*TASK*:
Reproduce verbatim every line from the one that includes "medlemmer. Bli med" to the closing line of the entries; omit everything before it.

***** GIVEN ENTRIES

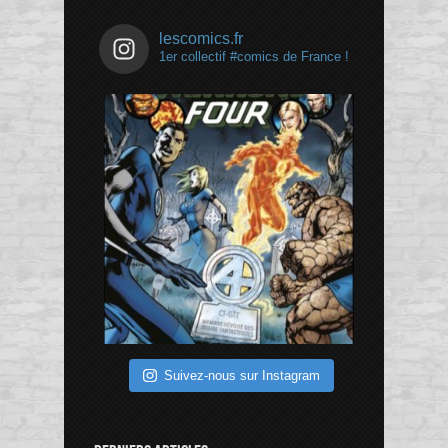
lescomics.fr
1er collectif #comics de France !
Suivez-nous sur Instagram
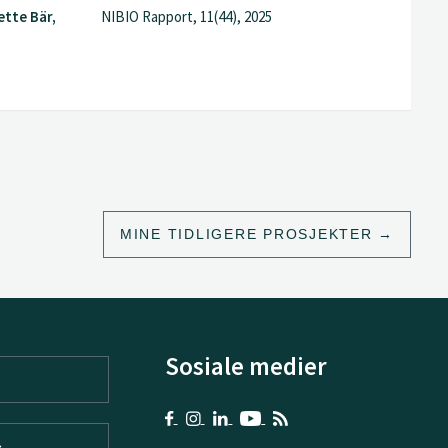
ette Bär,
NIBIO Rapport, 11(44), 2025
MINE TIDLIGERE PROSJEKTER
Sosiale medier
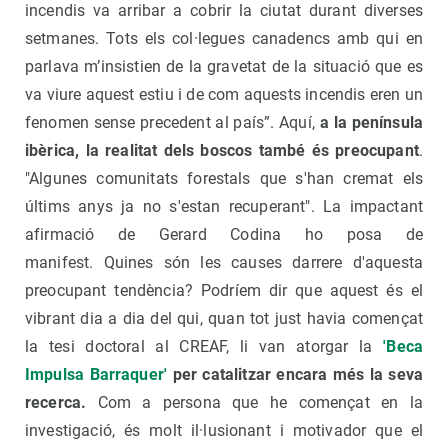
incendis va arribar a cobrir la ciutat durant diverses
setmanes. Tots els col·legues canadencs amb qui en
parlava m’insistien de la gravetat de la situació que es
va viure aquest estiu i de com aquests incendis eren un
fenomen sense precedent al país”. Aquí,
a la península
ibèrica, la realitat dels boscos també és preocupant
.
"Algunes comunitats forestals que s'han cremat els
últims anys ja no s'estan recuperant". La impactant
afirmació de Gerard Codina ho posa de
manifest. Quines són les causes darrere d'aquesta
preocupant tendència? Podríem dir que aquest és el
vibrant dia a dia del qui, quan tot just havia començat
la tesi doctoral al CREAF, li van atorgar la
'Beca
Impulsa Barraquer'
per catalitzar encara més la seva
recerca.
Com a persona que he començat en la
investigació, és molt il·lusionant i motivador que el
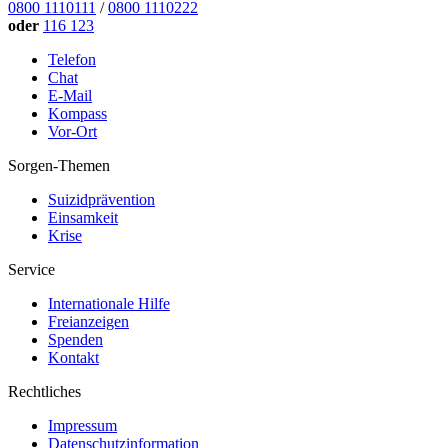
0800 1110111
/
0800 1110222
oder
116 123
Telefon
Chat
E-Mail
Kompass
Vor-Ort
Sorgen-Themen
Suizidprävention
Einsamkeit
Krise
Service
Internationale Hilfe
Freianzeigen
Spenden
Kontakt
Rechtliches
Impressum
Datenschutzinformation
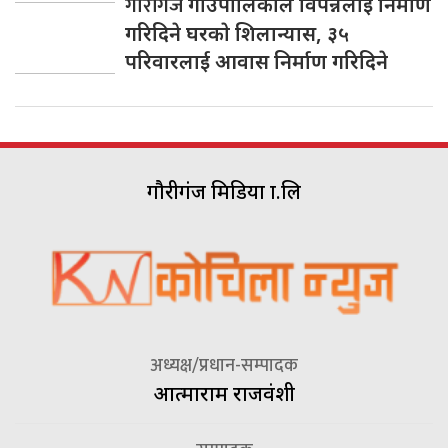
गाैरीगंज
गाउँपालिकाले विपन्नलाई निर्माण
गरिदिने घरकाे शिलान्यास, ३५
परिवारलाई आवास निर्माण गरिदिने
गौरीगंज मिडिया प्रा.लि
अध्यक्ष/प्रधान-सम्पादक
आत्माराम राजवंशी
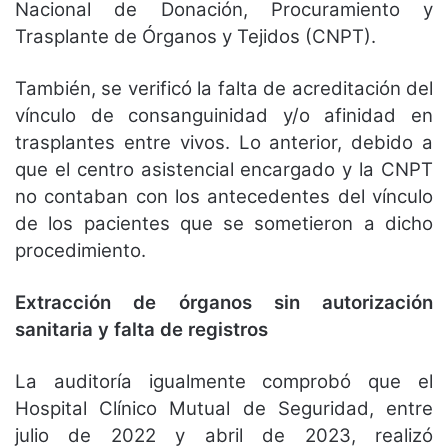
Nacional de Donación, Procuramiento y
Trasplante de Órganos y Tejidos (CNPT).
También, se verificó la falta de acreditación del
vínculo de consanguinidad y/o afinidad en
trasplantes entre vivos. Lo anterior, debido a
que el centro asistencial encargado y la CNPT
no contaban con los antecedentes del vínculo
de los pacientes que se sometieron a dicho
procedimiento.
Extracción de órganos sin autorización
sanitaria y falta de registros
La auditoría igualmente comprobó que el
Hospital Clínico Mutual de Seguridad, entre
julio de 2022 y abril de 2023, realizó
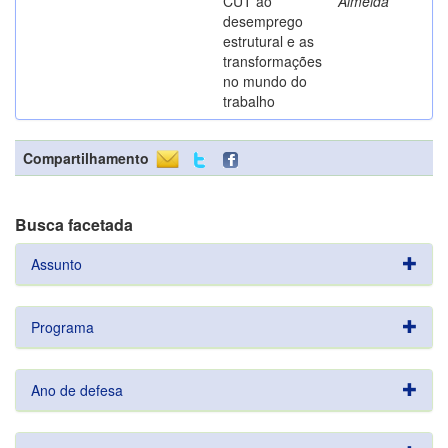
CUT ao
Almeida
desemprego
estrutural e as
transformações
no mundo do
trabalho
Compartilhamento
Busca facetada
Assunto
Programa
Ano de defesa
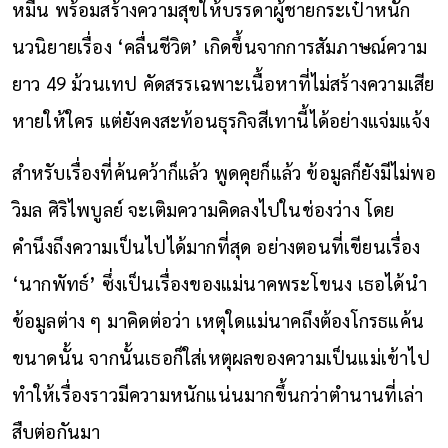
หมื่น พร้อมสร้างความสุขให้บรรดาผู้ชายกระเป๋าหนัก
นวนิยายเรื่อง ‘คลื่นชีวิต’ เกิดขึ้นจากการสัมภาษณ์ความ
ยาว 49 ม้วนเทป คัดสรรเฉพาะเนื้อหาที่ไม่สร้างความเสีย
หายให้ใคร แต่ยังคงสะท้อนธุรกิจสีเทานี้ได้อย่างแจ่มแจ้ง
สำหรับเรื่องที่ค้นคว้าก็แล้ว พูดคุยก็แล้ว ข้อมูลก็ยังมีไม่พอ
วิมล ศิริไพบูลย์ จะเติมความคิดลงไปในช่องว่าง โดย
คำนึงถึงความเป็นไปได้มากที่สุด อย่างตอนที่เขียนเรื่อง
‘นากพัทธ์’ ซึ่งเป็นเรื่องของแม่นาคพระโขนง เธอได้นำ
ข้อมูลต่าง ๆ มาคิดต่อว่า เหตุใดแม่นาคถึงต้องโกรธแค้น
ขนาดนั้น จากนั้นเธอก็ใส่เหตุผลของความเป็นแม่เข้าไป
ทำให้เรื่องราวมีความหนักแน่นมากขึ้นกว่าตำนานที่เล่า
สืบต่อกันมา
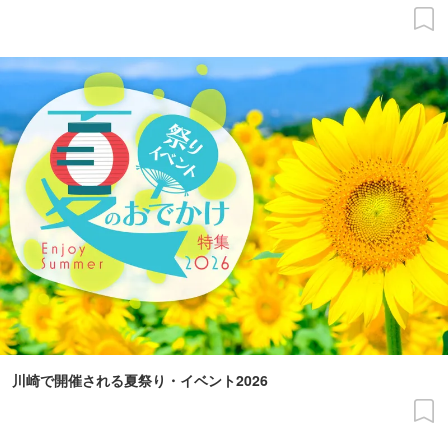
川崎で開催される夏祭り・イベント2026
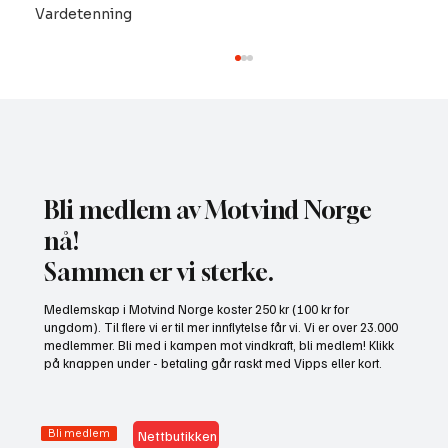
Vardetenning
Bli medlem av Motvind Norge
nå!
Sammen er vi sterke.
NHO bruker misvisende undersøkelse til å
Medlemskap i Motvind Norge koster 250 kr (100 kr for
presse fram mer vindkraft
ungdom). Til flere vi er til mer innflytelse får vi. Vi er over 23.000
medlemmer. Bli med i kampen mot vindkraft, bli medlem! Klikk
på knappen under - betaling går raskt med Vipps eller kort.
Bli medlem
Nettbutikken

**********

*RESULT FOR THIS TASK*:
medlemmer. Bli med i kampen mot vindkraft, bli medlem! Klikk
på knappen under - betaling går raskt med Vipps eller kort.
Bli medlem
Nettbutikken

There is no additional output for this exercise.